The Facts: Love is Complicated

It is possible to love correctly.   I believe Bob Jones learned this before he left this life. 

     In our loving as Christ would have us love, it is important that we look at these three parables as guides to Love God’s Way.  We must go for the last one, the full completion;  we must work to make people feel connected and a part of the greater assembly;  but we must never accept a darkened heart simply because of perverted or imbalanced love before a healing.  Love takes time.  Time is our ally and our enemy at times.  It takes God’s love, God’s word, and God’s wisdom through the Holy Spirit to get it right – but it is so dearly needed in the world we have today.

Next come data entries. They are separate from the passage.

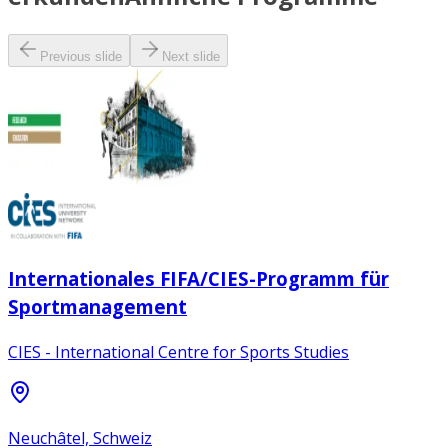
Previous slide
Next slide
Internationales FIFA/CIES-Programm für
Sportmanagement
CIES - International Centre for Sports Studies
Neuchâtel, Schweiz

     Love is the most powerful and most important of human interactions.  Without it many aspects of life can go sideways.    However, an idea of love can be held so high that it accepts everything, challenges no one, and tolerates almost anything in the hope and goal of peace, safety, success or security.  On the opposite end of the scale, an idea of love can be so defined that rather than allowing freedom to grow as an individual it ends up being nothing more than to constrain, define, regulate, and demand – all with the goal to create a false sense of security ‘for the good of all concerned’.

     We must pray for our leaders and fellow Christians - those at all levels whether in or outside our own church congregations.   We do this for three reasons.   First, it will help us stay objective as we do not always understand the reasons that leaders and people in general make the choices they do.  And secondly, because each one of us will give an account to the Lord as to how and what we did here in this life – we rise and fall in the eyes of our own masters.   And thirdly, we are told to do so in scriptures such as Hebrews 13:17 and 1 Tim 2:1-4.  I believe that most people try to do the best they know how with the resources they have. 

     Many of us have seen church fellowships that are so inclusive it is hard to tell the saved from the unsaved and at the opposite end of the scale we have seen church fellowships that are so rigid that even association with other congregations is frowned upon by the leadership and church membership.    The million dollar question might be, ‘How do you get it right?’  Not only is that the million dollar question, the answer will cost you the equivalent of that price to achieve it – a cost of searching for God’s heart, God’s ways, and God’s word to create a balance in your own life so that you can see the splinter in your brother’s eye after having seen the issues in your own.

     First Corinthians chapter 13 is the best definition of love known to mankind.  And 1 John 4:18 tells us that, ‘There is no fear in love; but perfect love casts out fear, because fear involves punishment, and the one who fears is not perfected in love.